Subject: Re: No attacking Pelosi
Obama crafted a program that included some elements from the Heritage Foundation
Obamacare is almost the most radically conservative, and truly libertarian, law possible.
About the only way to make this law even more radically conservative (and non-libertarian) would be to require everyone to buy a new gun and a case of ammunition for each gun owned every year.
The new healthcare law does not require anyone to buy healthcare insurance. This is totally a libertarian concept.
What the new law does is impose "personal responsibility" on people. Benefits for making good choices and being required to pay the costs of making poor choices. No mandatory "sharing" of benefits gained or costs incurred. You choose--so you win or lose based on which way you bet. That is also most certainly BOTH a conservative AND libertarian concept.
It differs from "what was" because, historically, the price of healthcare insurance could be literally unaffordable. Thus, it was not an option to buy or not buy. Because it was unaffordable, that meant it could not be purchased given the income of those who wanted to buy it. The PPACA (Obamacare) subsidizes the cost of healthcare--making it affordable for everyone. Thus, NOT having healthcare insurance is no longer due to it being unaffordable. Not having healthcare insurance now is a choice freely made.
The new healthcare law requires the payment of a relatively modest penalty for not having healthcare insurance. The reasoning is fairly simple. The question is not "if" someone will ever need healthcare. It is a matter of "when" and "how much". A small reminder is exactly what the penalty is (like your mother saying "You should have it"). People know they are now being held accountable for their choices--whatever the outcome. They have the choice of having healthcare insurance or paying the penalty for not having it--in terms of real money--as a result.
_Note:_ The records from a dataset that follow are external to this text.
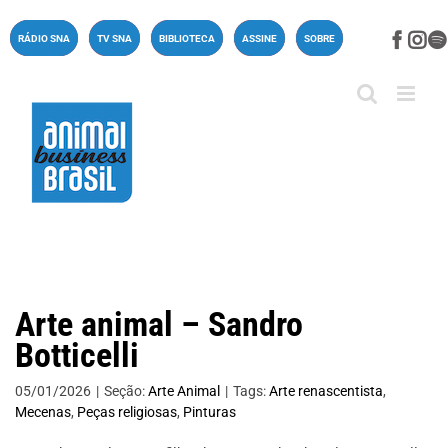
Ir
para
Face
In
RÁDIO SNA
TV SNA
BIBLIOTECA
ASSINE
SOBRE
o
conteúdo
Arte animal – Sandro
Botticelli
05/01/2026
|
Seção:
Arte Animal
|
Tags:
Arte renascentista
,
Mecenas
,
Peças religiosas
,
Pinturas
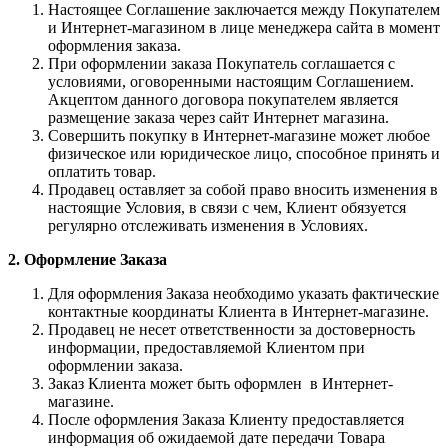
Настоящее Соглашение заключается между Покупателем
и Интернет-магазином в лице менеджера сайта в момент
оформления заказа.
При оформлении заказа Покупатель соглашается с
условиями, оговоренными настоящим Соглашением.
Акцептом данного договора покупателем является
размещение заказа через сайт Интернет магазина.
Совершить покупку в Интернет-магазине может любое
физическое или юридическое лицо, способное принять и
оплатить товар.
Продавец оставляет за собой право вносить изменения в
настоящие Условия, в связи с чем, Клиент обязуется
регулярно отслеживать изменения в Условиях.
2. Оформление Заказа
Для оформления Заказа необходимо указать фактические
контактные координаты Клиента в Интернет-магазине.
Продавец не несет ответственности за достоверность
информации, предоставляемой Клиентом при
оформлении заказа.
Заказ Клиента может быть оформлен в Интернет-
магазине.
После оформления Заказа Клиенту предоставляется
информация об ожидаемой дате передачи Товара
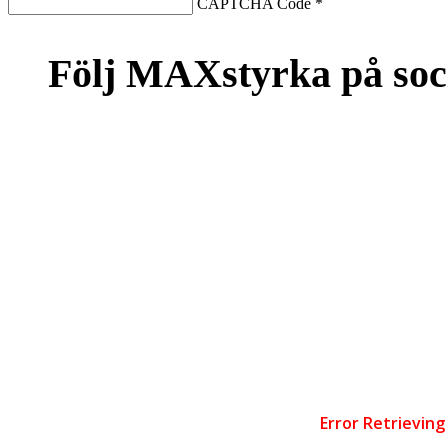
CAPTCHA Code
*
Följ MAXstyrka på soc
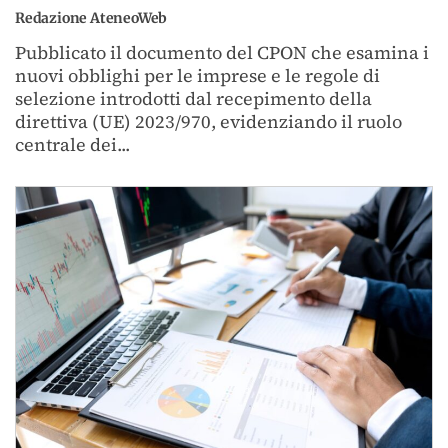
Redazione AteneoWeb
Pubblicato il documento del CPON che esamina i
nuovi obblighi per le imprese e le regole di
selezione introdotti dal recepimento della
direttiva (UE) 2023/970, evidenziando il ruolo
centrale dei...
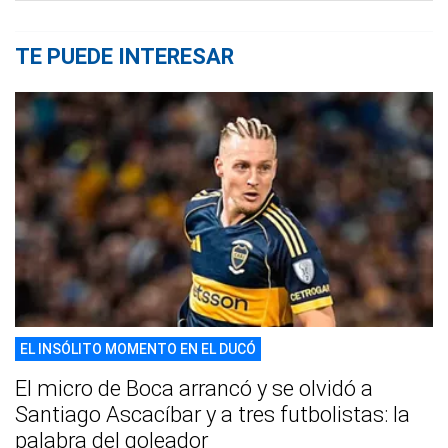
TE PUEDE INTERESAR
EL INSÓLITO MOMENTO EN EL DUCÓ
El micro de Boca arrancó y se olvidó a
Santiago Ascacíbar y a tres futbolistas: la
palabra del goleador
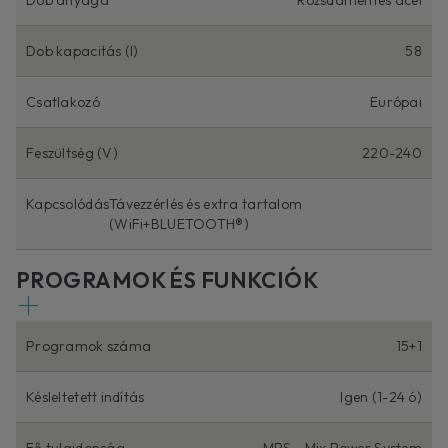
Dob kapacitás (l)
58
Csatlakozó
Európai
Feszültség (V)
220-240
Kapcsolódás
Távezzérlés és extra tartalom
(WiFi+BLUETOOTH®)
PROGRAMOK ÉS FUNKCIÓK
Programok száma
15+1
Késleltetett indítás
Igen (1-24 ó)
Fő tulajdonság
MPS - Mix Power System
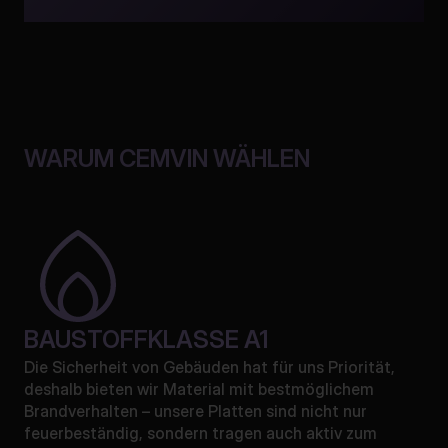
WARUM CEMVIN WÄHLEN
BAUSTOFFKLASSE A1
Die Sicherheit von Gebäuden hat für uns Priorität,
deshalb bieten wir Material mit bestmöglichem
Brandverhalten – unsere Platten sind nicht nur
feuerbeständig, sondern tragen auch aktiv zum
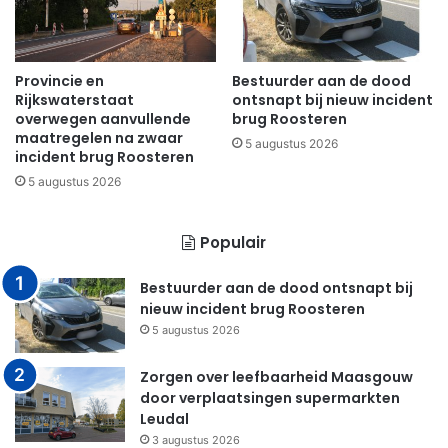
Provincie en
Bestuurder aan de dood
Rijkswaterstaat
ontsnapt bij nieuw incident
overwegen aanvullende
brug Roosteren
maatregelen na zwaar
5 augustus 2026
incident brug Roosteren
5 augustus 2026
Populair
Bestuurder aan de dood ontsnapt bij
nieuw incident brug Roosteren
5 augustus 2026
Zorgen over leefbaarheid Maasgouw
door verplaatsingen supermarkten
Leudal
3 augustus 2026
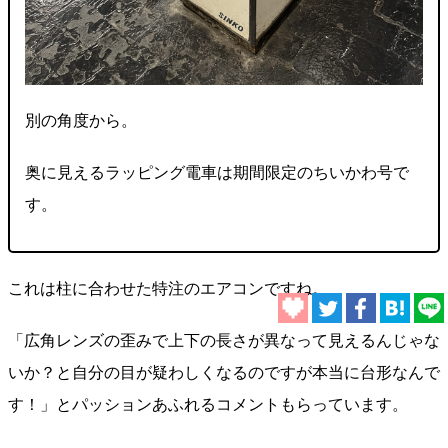
別の角度から。
奥に見えるラッピング電車は期間限定のちいかわ号で
す。
これは柱に合わせた特注のエアコンですね。
「広角レンズの歪みで上下の長さが異なって見えるんじゃな
いか？と自分の目が疑わしくなるのですが本当に台形なんで
す！」とパッションあふれるコメントもらっています。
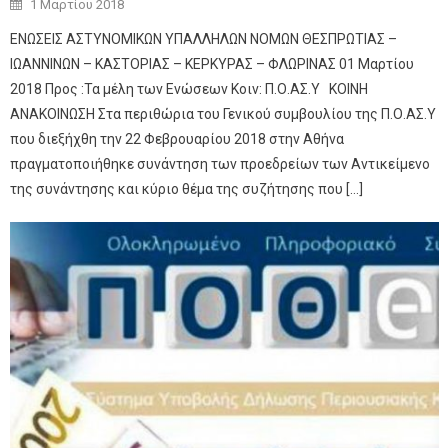
Posted on
1 Μαρτίου 2018
ΕΝΩΣΕΙΣ ΑΣΤΥΝΟΜΙΚΩΝ ΥΠΑΛΛΗΛΩΝ ΝΟΜΩΝ ΘΕΣΠΡΩΤΙΑΣ –
ΙΩΑΝΝΙΝΩΝ – ΚΑΣΤΟΡΙΑΣ – ΚΕΡΚΥΡΑΣ – ΦΛΩΡΙΝΑΣ 01 Μαρτίου
2018 Προς :Τα μέλη των Ενώσεων Κοιν: Π.Ο.ΑΣ.Υ ΚΟΙΝΗ
ΑΝΑΚΟΙΝΩΣΗ Στα περιθώρια του Γενικού συμβουλίου της Π.Ο.ΑΣ.Υ
που διεξήχθη την 22 Φεβρουαρίου 2018 στην Αθήνα
πραγματοποιήθηκε συνάντηση των προεδρείων των Αντικείμενο
της συνάντησης και κύριο θέμα της συζήτησης που […]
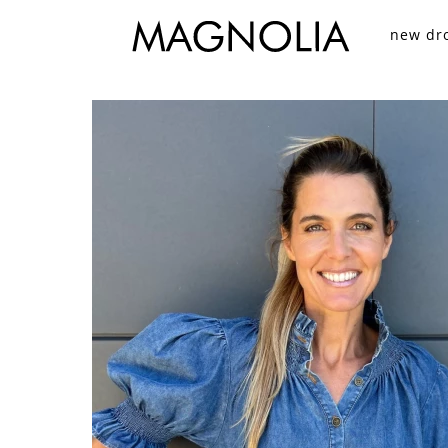
new dr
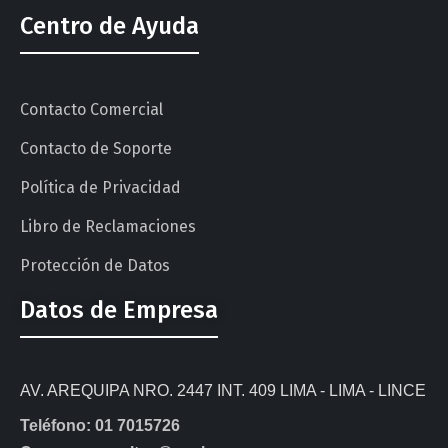
Centro de Ayuda
Contacto Comercial
Contacto de Soporte
Política de Privacidad
Libro de Reclamaciones
Protección de Datos
Datos de Empresa
AV. AREQUIPA NRO. 2447 INT. 409 LIMA - LIMA - LINCE
Teléfono: 01 7015726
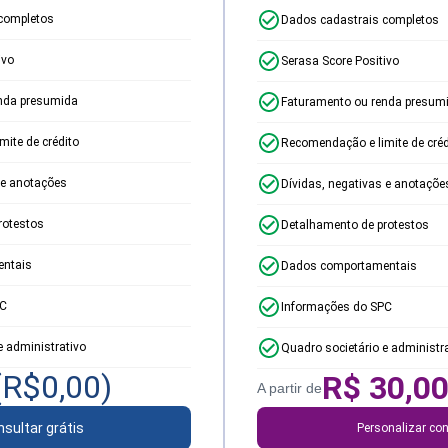
completos
Dados cadastrais completos
ivo
Serasa Score Positivo
nda presumida
Faturamento ou renda presum
ite de crédito
Recomendação e limite de créd
 e anotações
Dívidas, negativas e anotaçõe
rotestos
Detalhamento de protestos
ntais
Dados comportamentais
PC
Informações do SPC
e administrativo
Quadro societário e administr
(R$
0,00
)
R$
30,0
A partir de
sultar grátis
Personalizar con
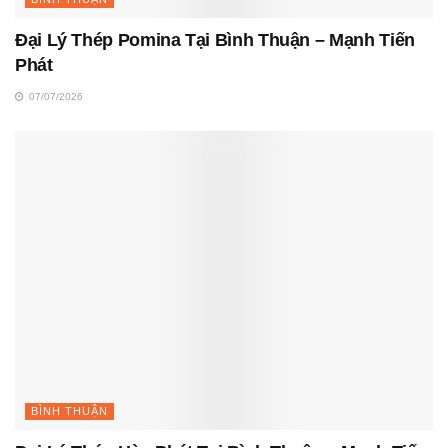
Đại Lý Thép Pomina Tại Bình Thuận – Mạnh Tiến
Phát
07/07/2026
BÌNH THUẬN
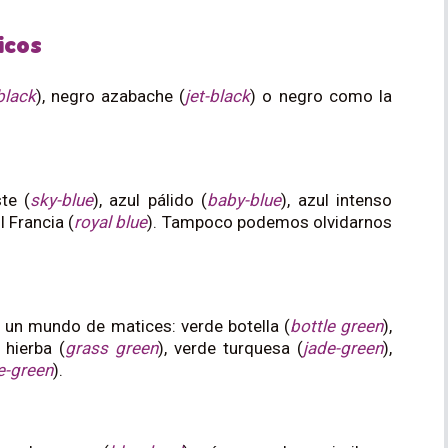
icos
black
), negro azabache (
jet-black
) o negro como la
te (
sky-blue
), azul pálido (
baby-blue
), azul intenso
l Francia (
royal blue
). Tampoco podemos olvidarnos
un mundo de matices: verde botella (
bottle green
),
 hierba (
grass green
), verde turquesa (
jade-green
),
e-green
).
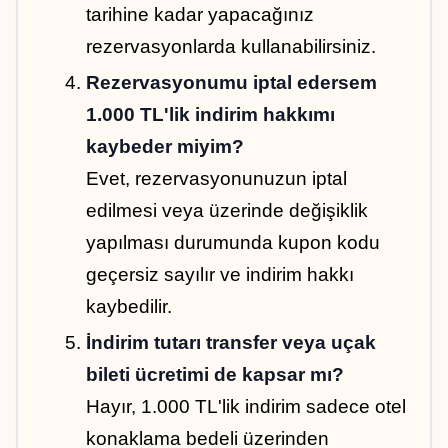
tarihine kadar yapacağınız 
rezervasyonlarda kullanabilirsiniz.
Rezervasyonumu iptal edersem 
1.000 TL'lik indirim hakkımı 
kaybeder miyim?
Evet, rezervasyonunuzun iptal 
edilmesi veya üzerinde değişiklik 
yapılması durumunda kupon kodu 
geçersiz sayılır ve indirim hakkı 
kaybedilir.
İndirim tutarı transfer veya uçak 
bileti ücretimi de kapsar mı?
Hayır, 1.000 TL'lik indirim sadece otel 
konaklama bedeli üzerinden 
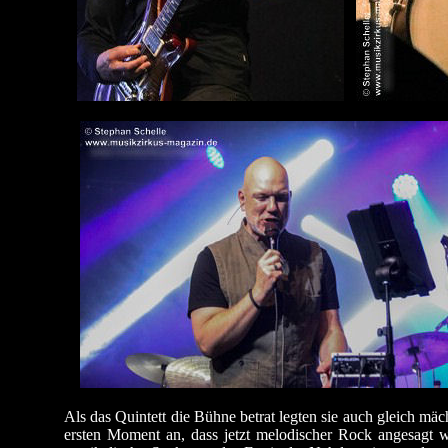
Als das Quintett die Bühne betrat legten sie auch gleich mä
ersten Moment an, dass jetzt melodischer Rock angesagt w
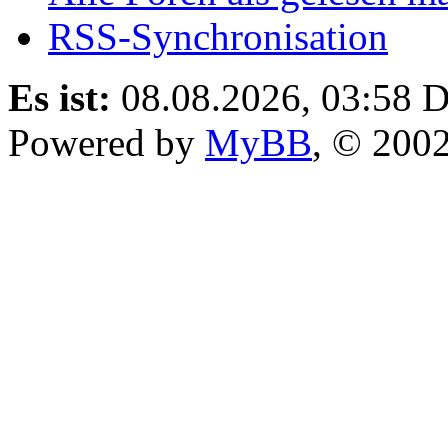
RSS-Synchronisation
Es ist:
08.08.2026, 03:58
D
Powered by
MyBB
, © 200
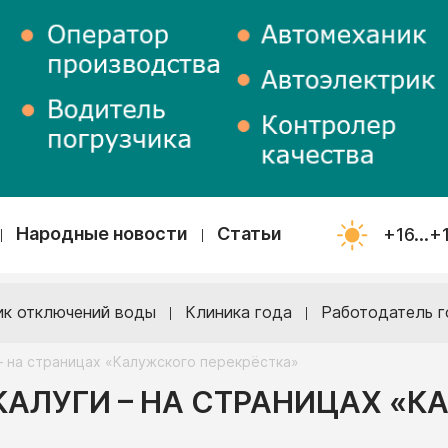
Народные новости
Статьи
+16...+
ик отключений воды
Клиника года
Работодатель г
– на страницах «Калужского перекрёстка»
КАЛУГИ – НА СТРАНИЦАХ «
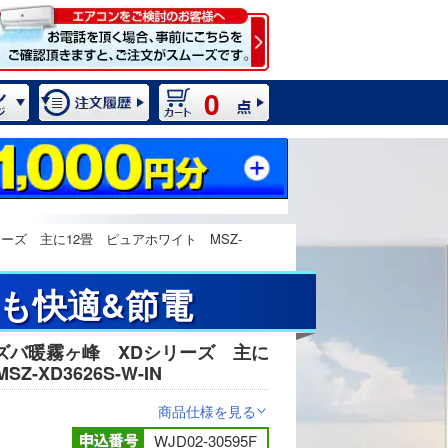
0
ーズ 主に12畳 ピュアホワイト MSZ-
夏も快適&節電
ズバ暖霧ヶ峰 XDシリーズ 主に
2 / 15
-XD3626S-W-IN
商品仕様を見る
>
WJD02-30595F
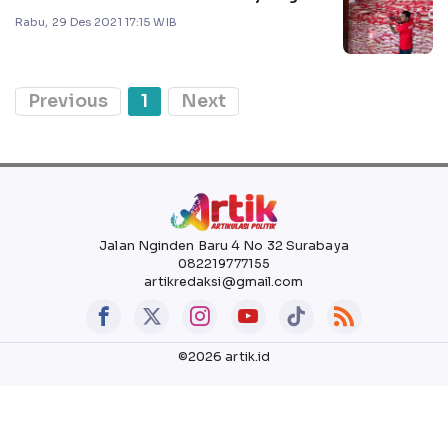
Rabu, 29 Des 2021 17:15 WIB
Previous
1
Next
Jalan Nginden Baru 4 No 32 Surabaya
082219777155
artikredaksi@gmail.com
©2026 artik.id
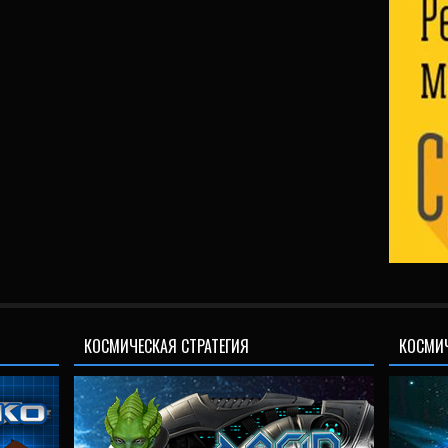
КОСМИЧЕСКАЯ СТРАТЕГИЯ
КОСМИ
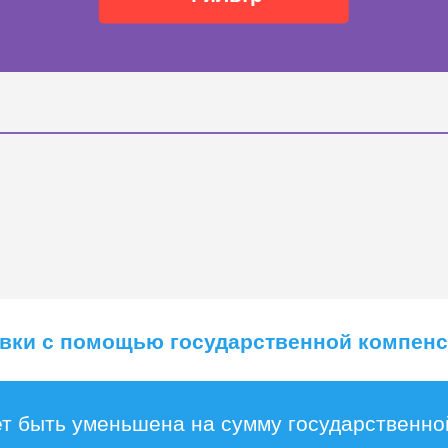
ёвки с помощью государственной компен
ет быть уменьшена на сумму государственно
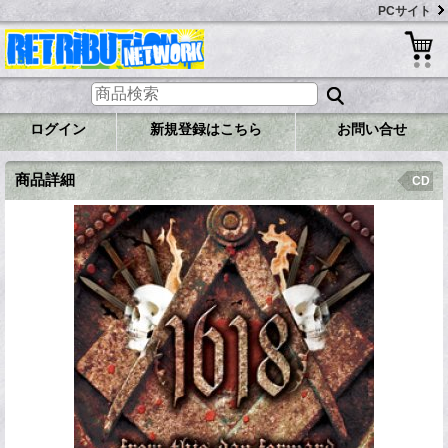
PCサイト
ログイン
新規登録はこちら
お問い合せ
商品詳細
CD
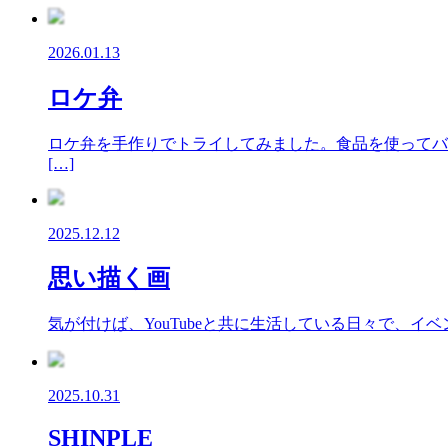
2026.01.13
ロケ弁
ロケ弁を手作りでトライしてみました。食品を使ってバ
[…]
2025.12.12
思い描く画
気が付けば、YouTubeと共に生活している日々で、
2025.10.31
SHINPLE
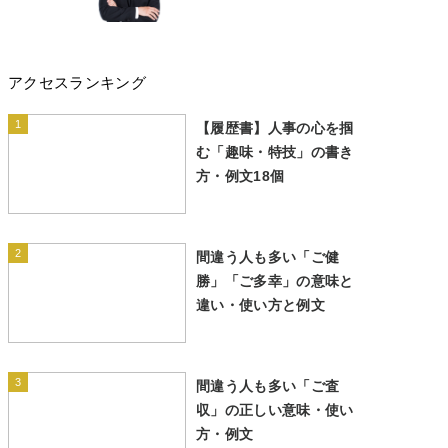
アクセスランキング
1
【履歴書】人事の心を掴
む「趣味・特技」の書き
方・例文18個
2
間違う人も多い「ご健
勝」「ご多幸」の意味と
違い・使い方と例文
3
間違う人も多い「ご査
収」の正しい意味・使い
方・例文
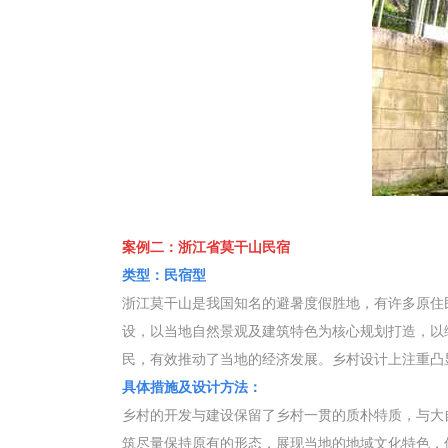
案例二：浙江省莫干山民宿
类型：民宿型
浙江莫干山是我国知名的避暑度假胜地，有许多原住
设，以当地自然景观及建筑特色为核心规划打造，以
民，有效推动了当地的经济发展。乡村设计上注重凸
具体措施及设计方法：
乡村的开发与建设保留了乡村一贯的质朴特质，与大
筑尽量保持原有的形态，展现当地的地域文化特色，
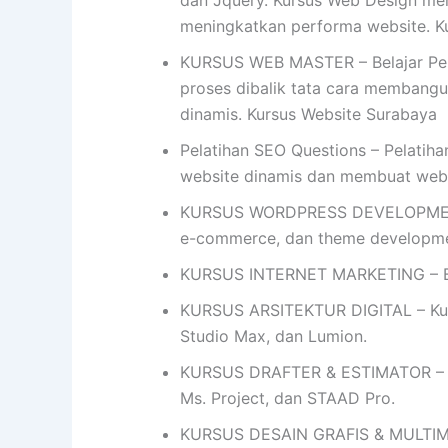
dan Jquery. Kursus Web Design me
meningkatkan performa website. K
KURSUS WEB MASTER – Belajar Pela
proses dibalik tata cara membangun 
dinamis. Kursus Website Surabaya
Pelatihan SEO Questions – Pelatih
website dinamis dan membuat we
KURSUS WORDPRESS DEVELOPMENT- 
e-commerce, dan theme developme
KURSUS INTERNET MARKETING – Bel
KURSUS ARSITEKTUR DIGITAL – Kursu
Studio Max, dan Lumion.
KURSUS DRAFTER & ESTIMATOR – Ku
Ms. Project, dan STAAD Pro.
KURSUS DESAIN GRAFIS & MULTIMEDIA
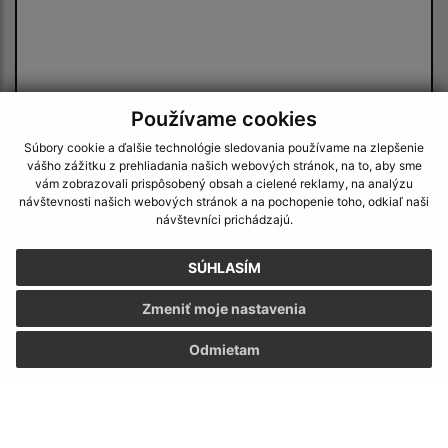
Používame cookies
Oboznámil som sa so
spracúvaním osobných
Súbory cookie a ďalšie technológie sledovania používame na zlepšenie
údajov
vášho zážitku z prehliadania našich webových stránok, na to, aby sme
vám zobrazovali prispôsobený obsah a cielené reklamy, na analýzu
Google reCaptcha Response
návštevnosti našich webových stránok a na pochopenie toho, odkiaľ naši
Odoslať správu
návštevníci prichádzajú.
SÚHLASÍM
Úradné hodiny:
Zmeniť moje nastavenia
Deň
Čas doobeda
Čas poobede
Odmietam
Pondelok:
07:30 - 12:00
13:00 - 15:30
Utorok:
07:30 - 12:00
13:00 - 15:30
Streda:
07:30 - 12:00
13:00 - 16:30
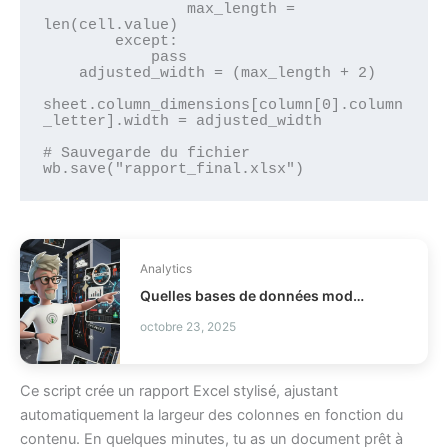
                max_length = 
len(cell.value)

        except:

            pass

    adjusted_width = (max_length + 2)

sheet.column_dimensions[column[0].column
_letter].width = adjusted_width

# Sauvegarde du fichier

Analytics
Quelles bases de données modernes choisir pour votre stack ?
octobre 23, 2025
Ce script crée un rapport Excel stylisé, ajustant
automatiquement la largeur des colonnes en fonction du
contenu. En quelques minutes, tu as un document prêt à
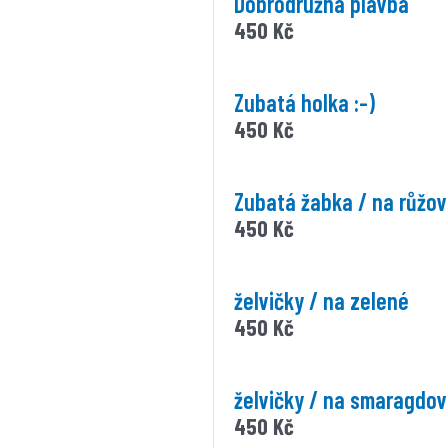
Dobrodružná plavba
450
Kč
Zubatá holka :-)
450
Kč
Zubatá žabka / na růžo
450
Kč
želvičky / na zelené
450
Kč
želvičky / na smaragdo
450
Kč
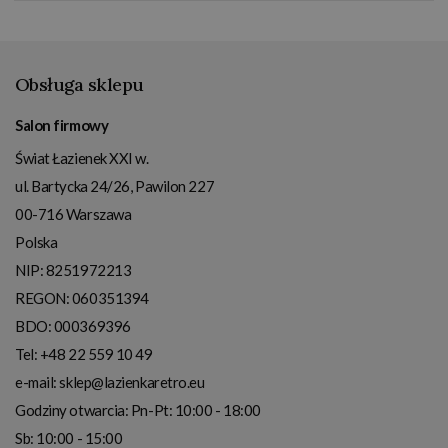
Obsługa sklepu
Salon firmowy
Świat Łazienek XXI w.
ul. Bartycka 24/26, Pawilon 227
00-716
Warszawa
Polska
NIP:
8251972213
REGON: 060351394
BDO: 000369396
Tel:
+48 22 559 10 49
e-mail:
sklep@lazienkaretro.eu
Godziny otwarcia:
Pn-Pt: 10:00 - 18:00
Sb: 10:00 - 15:00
Choosing to not buy health insurance is a choice. Why that choice is made is irrelevant. The potential of saving money is a valid reason and there may be other reasons as well. The key point is it is a choice made.
If someone does not require significant healthcare during the year, that person gets to keep the full savings (= premiums not paid, by choice). The person made a conscious choice to take the risk--and it paid off for him/her. This is totally a conservative and libertarian way of thinking.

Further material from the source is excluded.